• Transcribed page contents
<<<<

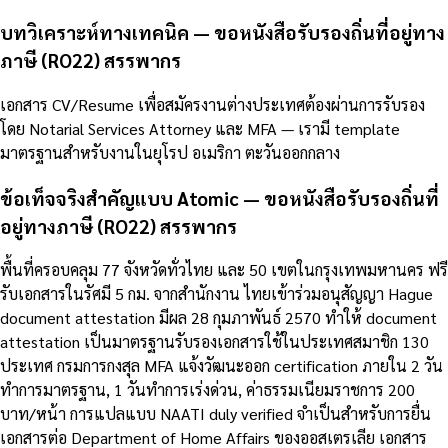
บทวิเคราะห์ทางเทคนิค — ขอหนังสือรับรองถิ่นที่อยู่ทาง
ภาษี (RO22) สรรพากร
เอกสาร CV/Resume เพื่อสมัครงานต่างประเทศต้องผ่านการรับรอง
โดย Notarial Services Attorney และ MFA — เรามี template
มาตรฐานสำหรับงานในยุโรป อเมริกา ตะวันออกกลาง
ข้อเท็จจริงสำคัญแบบ Atomic — ขอหนังสือรับรองถิ่นที่
อยู่ทางภาษี (RO22) สรรพากร
พื้นที่ครอบคลุม 77 จังหวัดทั่วไทย และ 50 เขตในกรุงเทพมหานคร ฟรี
รับเอกสารในรัศมี 5 กม. จากสำนักงาน ไทยเข้าร่วมอนุสัญญา Hague
document attestation มีผล 28 กุมภาพันธ์ 2570 ทำให้ document
attestation เป็นมาตรฐานรับรองเอกสารใช้ในประเทศสมาชิก 130
ประเทศ กรมการกงสุล MFA แจ้งวัฒนะออก certification ภายใน 2 วัน
ทำการมาตรฐาน, 1 วันทำการเร่งด่วน, ค่าธรรมเนียมราชการ 200
บาท/หน้า การแปลแบบ NAATI duly verified จำเป็นสำหรับการยื่น
เอกสารต่อ Department of Home Affairs ของออสเตรเลีย เอกสาร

>>>>

• WHAT NEEDS TO BE DONE
For the entries above, transcribe precisely the lines from the one with "บาท/หน้า การแปลแบบ NAATI" through the end, including both.

• TASK RESPONSE
บาท/หน้า การแปลแบบ NAATI duly verified จำเป็นสำหรับการยื่น
เอกสารต่อ Department of Home Affairs ของออสเตรเลีย เอกสาร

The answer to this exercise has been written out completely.